» **Task requirements**: Exactly the lines from the line containing "die je in een gym niet zult ervaren." through the final line of the entries below must be returned, and only those, without pictures.

» **Data extracts**:
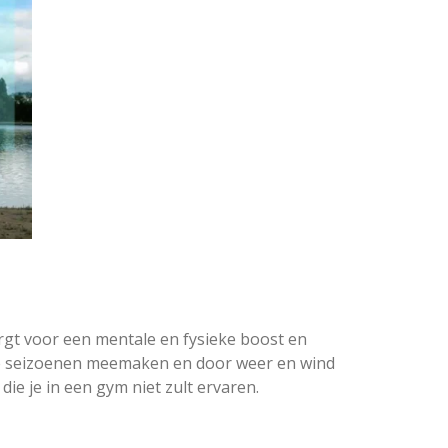
zorgt voor een mentale en fysieke boost en
de seizoenen meemaken en door weer en wind
 die je in een gym niet zult ervaren.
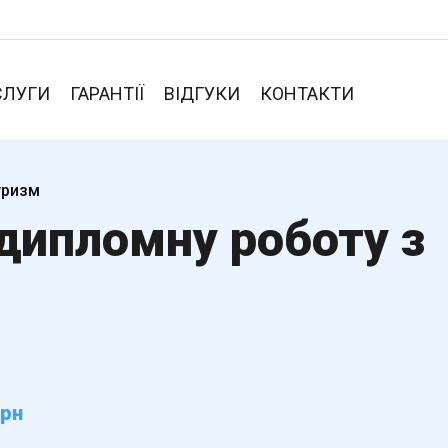
СЛУГИ
ГАРАНТІЇ
ВІДГУКИ
КОНТАКТИ
уризм
дипломну роботу з
грн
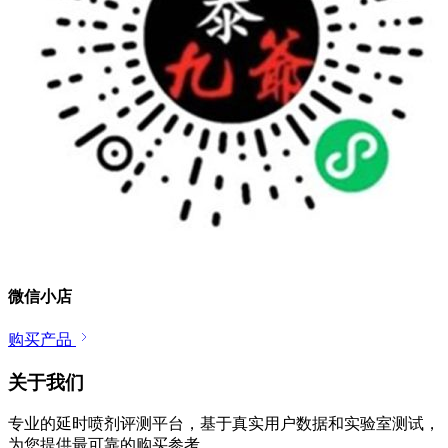
微信小店
购买产品
关于我们
专业的延时喷剂评测平台，基于真实用户数据和实验室测试，
为您提供最可靠的购买参考。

» **Solution to the exercise**:
 die je in een gym niet zult ervaren.
СЛУГИ
ГАРАНТІЇ
ВІДГУКИ
КОНТАКТИ
уризм
дипломну роботу з
грн
微信小店
购买产品
关于我们
专业的延时喷剂评测平台，基于真实用户数据和实验室测试，
为您提供最可靠的购买参考。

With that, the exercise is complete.